Aug 24, 2006
Posted by Mike Conaty in Audio Production,Marketing,Radio
7 Comments
Good Enough Ain't Good Enough
At the risk of becoming one of those blogs that just tells you what’s on other blogs, I’ve the good and the bad from Seth Godin (we’ll save the ugly for some other day.)
I’ll start with:
The Good:
With Tuesday’s publication of his book small is the new big, Seth’s been on a new media blitz. He’s been interviewed for blogs and podcasts across the marketing web, and in my humble opinion, the best of these was on Mark Ramsey’s blog hear2.o with Seth riffing on the future of radio, as he sees it.
Best quote:
If you’re in radio today, you have a spectacular asset: The ability to communicate to people directly who want to hear from you. But it’s a wasting asset. And big media companies refuse to acknowledge the fact that their licenses are gonna be worth less in ten years than they were ten years ago. And they’re trying very hard to keep their head in the sand and ignore that.
The Bad
That same day, Seth also posted a piece on his blog that has me wondering:
a. Is he kidding?
b. Is this just a ploy to have everyone who reads it pull their hair out, so Seth won’t be the only bald guy in the room?
In his post, titled Good Enough, he says:
I wonder, though, if “good enough” might be the next big idea.

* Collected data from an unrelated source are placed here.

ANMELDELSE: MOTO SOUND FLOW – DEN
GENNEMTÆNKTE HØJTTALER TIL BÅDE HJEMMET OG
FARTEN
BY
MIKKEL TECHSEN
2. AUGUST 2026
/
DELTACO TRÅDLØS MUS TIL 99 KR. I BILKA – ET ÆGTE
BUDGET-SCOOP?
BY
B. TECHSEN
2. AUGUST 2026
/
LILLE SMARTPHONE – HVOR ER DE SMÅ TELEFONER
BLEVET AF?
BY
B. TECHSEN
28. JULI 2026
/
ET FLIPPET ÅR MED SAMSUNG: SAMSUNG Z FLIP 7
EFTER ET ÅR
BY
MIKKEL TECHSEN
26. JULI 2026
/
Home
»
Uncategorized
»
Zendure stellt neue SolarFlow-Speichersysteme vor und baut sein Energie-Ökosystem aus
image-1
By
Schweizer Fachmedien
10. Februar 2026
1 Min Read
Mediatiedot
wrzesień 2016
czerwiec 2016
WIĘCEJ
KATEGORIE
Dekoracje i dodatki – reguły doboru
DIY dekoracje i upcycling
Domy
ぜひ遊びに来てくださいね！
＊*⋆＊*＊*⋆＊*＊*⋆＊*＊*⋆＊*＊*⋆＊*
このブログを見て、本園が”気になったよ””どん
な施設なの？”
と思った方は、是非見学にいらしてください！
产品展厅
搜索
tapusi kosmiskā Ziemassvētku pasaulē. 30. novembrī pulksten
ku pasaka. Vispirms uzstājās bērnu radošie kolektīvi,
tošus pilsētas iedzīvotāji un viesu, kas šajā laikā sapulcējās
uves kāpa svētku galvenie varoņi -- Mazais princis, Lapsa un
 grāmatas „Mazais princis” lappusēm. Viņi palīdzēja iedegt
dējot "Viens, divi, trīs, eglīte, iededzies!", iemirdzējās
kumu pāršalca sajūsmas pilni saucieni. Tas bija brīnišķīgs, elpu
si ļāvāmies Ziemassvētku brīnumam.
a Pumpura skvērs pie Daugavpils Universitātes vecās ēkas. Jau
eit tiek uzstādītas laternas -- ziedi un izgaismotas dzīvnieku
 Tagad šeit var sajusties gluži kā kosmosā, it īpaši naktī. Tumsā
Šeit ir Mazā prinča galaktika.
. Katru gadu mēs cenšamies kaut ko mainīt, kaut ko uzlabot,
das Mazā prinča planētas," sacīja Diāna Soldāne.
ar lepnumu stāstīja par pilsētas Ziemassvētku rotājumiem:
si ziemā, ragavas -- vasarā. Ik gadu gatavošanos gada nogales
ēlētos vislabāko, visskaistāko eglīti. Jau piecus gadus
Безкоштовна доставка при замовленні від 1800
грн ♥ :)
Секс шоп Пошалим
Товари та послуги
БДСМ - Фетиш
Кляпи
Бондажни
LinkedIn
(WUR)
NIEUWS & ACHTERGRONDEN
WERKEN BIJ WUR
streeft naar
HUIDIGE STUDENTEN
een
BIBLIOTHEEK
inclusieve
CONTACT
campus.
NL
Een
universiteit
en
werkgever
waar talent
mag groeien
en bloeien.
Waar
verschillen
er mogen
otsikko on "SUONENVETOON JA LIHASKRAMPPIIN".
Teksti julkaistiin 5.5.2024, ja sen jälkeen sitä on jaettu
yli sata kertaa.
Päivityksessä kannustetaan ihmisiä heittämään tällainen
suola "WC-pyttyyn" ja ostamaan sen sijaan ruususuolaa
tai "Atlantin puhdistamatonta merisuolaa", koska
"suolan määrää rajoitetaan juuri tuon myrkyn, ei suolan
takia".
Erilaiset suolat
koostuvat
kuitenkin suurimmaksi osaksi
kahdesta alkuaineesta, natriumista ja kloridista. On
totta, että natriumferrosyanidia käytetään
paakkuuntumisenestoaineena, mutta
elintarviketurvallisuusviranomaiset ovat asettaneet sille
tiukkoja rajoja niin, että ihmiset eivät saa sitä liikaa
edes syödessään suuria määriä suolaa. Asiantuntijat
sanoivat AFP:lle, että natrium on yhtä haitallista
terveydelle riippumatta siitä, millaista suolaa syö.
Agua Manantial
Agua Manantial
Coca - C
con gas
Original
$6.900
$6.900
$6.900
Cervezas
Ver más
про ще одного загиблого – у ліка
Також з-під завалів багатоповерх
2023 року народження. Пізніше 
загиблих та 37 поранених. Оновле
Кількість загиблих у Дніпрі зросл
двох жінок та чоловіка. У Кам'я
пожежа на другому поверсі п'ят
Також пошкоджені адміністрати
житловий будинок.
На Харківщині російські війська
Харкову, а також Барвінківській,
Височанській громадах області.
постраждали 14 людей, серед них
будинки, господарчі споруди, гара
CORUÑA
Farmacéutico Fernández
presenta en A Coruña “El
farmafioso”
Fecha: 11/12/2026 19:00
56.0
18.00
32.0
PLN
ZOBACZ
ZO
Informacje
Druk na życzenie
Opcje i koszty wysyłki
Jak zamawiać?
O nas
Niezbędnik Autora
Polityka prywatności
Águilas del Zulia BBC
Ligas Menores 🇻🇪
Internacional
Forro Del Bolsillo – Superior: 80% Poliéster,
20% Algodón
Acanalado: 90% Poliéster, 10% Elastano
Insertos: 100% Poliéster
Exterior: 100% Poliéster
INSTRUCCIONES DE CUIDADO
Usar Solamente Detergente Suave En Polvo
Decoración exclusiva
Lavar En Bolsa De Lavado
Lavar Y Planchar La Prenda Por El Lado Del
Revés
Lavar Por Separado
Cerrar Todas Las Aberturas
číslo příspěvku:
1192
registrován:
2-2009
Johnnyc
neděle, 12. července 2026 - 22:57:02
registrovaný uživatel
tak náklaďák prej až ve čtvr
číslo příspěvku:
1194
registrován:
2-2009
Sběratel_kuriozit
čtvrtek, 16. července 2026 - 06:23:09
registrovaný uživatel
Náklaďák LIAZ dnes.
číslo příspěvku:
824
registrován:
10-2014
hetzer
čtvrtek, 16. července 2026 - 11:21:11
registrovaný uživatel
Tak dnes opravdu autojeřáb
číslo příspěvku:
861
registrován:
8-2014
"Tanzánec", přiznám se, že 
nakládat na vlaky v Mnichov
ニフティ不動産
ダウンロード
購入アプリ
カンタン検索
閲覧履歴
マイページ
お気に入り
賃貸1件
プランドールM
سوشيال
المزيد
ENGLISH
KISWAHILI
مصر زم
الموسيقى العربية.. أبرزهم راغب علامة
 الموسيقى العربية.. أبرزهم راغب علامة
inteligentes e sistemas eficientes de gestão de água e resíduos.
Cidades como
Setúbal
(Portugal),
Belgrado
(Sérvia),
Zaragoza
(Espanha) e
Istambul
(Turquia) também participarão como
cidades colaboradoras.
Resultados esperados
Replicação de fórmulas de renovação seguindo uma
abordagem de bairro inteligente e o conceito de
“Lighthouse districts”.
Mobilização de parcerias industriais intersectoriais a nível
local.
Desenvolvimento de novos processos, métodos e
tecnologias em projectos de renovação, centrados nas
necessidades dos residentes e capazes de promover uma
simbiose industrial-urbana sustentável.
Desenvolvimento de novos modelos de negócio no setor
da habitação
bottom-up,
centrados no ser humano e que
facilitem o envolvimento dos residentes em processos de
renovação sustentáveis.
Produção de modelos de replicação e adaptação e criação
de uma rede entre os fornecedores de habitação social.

Audio players, cars, dryers, accounting… not the best ever made, not the most complicated and certainly not the most energy-consuming. Just good enough.
Umm, Seth, have you heard what an iPod (or any MP3 player for that matter) sounds like? Have you used a cell phone lately? The makers of the audio devises we use every day are already getting by with good enough. I could rant for hours about the whole sound quality issue, and never get past the “yeah, but my iPod only cost $100, and I can take it wherever I go, and I don’t have to listen to stuff I don’t like” argument.
Being in the audio business, we see it every day, whether it’s the home recorded voice over demo MP3 that’s been compressed incorrectly, and gives the artists’ voice that tell-tale “gummy teeth” sound, or whether it’s the prospective client who wants to save a few bucks, and record his own voice over for a video, we’re surrounded by “Good Enough”.
From a business perspective, is “Good Enough” really viable? The Yugo was good enough, haven’t seen one of those lately though. There are dozens of companies that manufacture audio equipment that’s good enough, just check the shelves of any MegaLowMart and you’ll find the least-common-denominator, good enough approach, hell, check the shelves of any eletronics retailer, and most of what’s on the shelf is “good enough.”
There will always be companies that use “good enough” as their strategy, and many will do well, but fortunately, not all companies will follow that creedo. Just take a look at some of the companies that Seth has riffed on in the past, Starbuks, hell look at one of his best selling books, Purple Cow, the subtitle of which is: “Transform Your Business by Being Remarkable”. Hopefully Seth’s post isn’t clue to his next book: Just Another Cow: Good Enough for Whatever.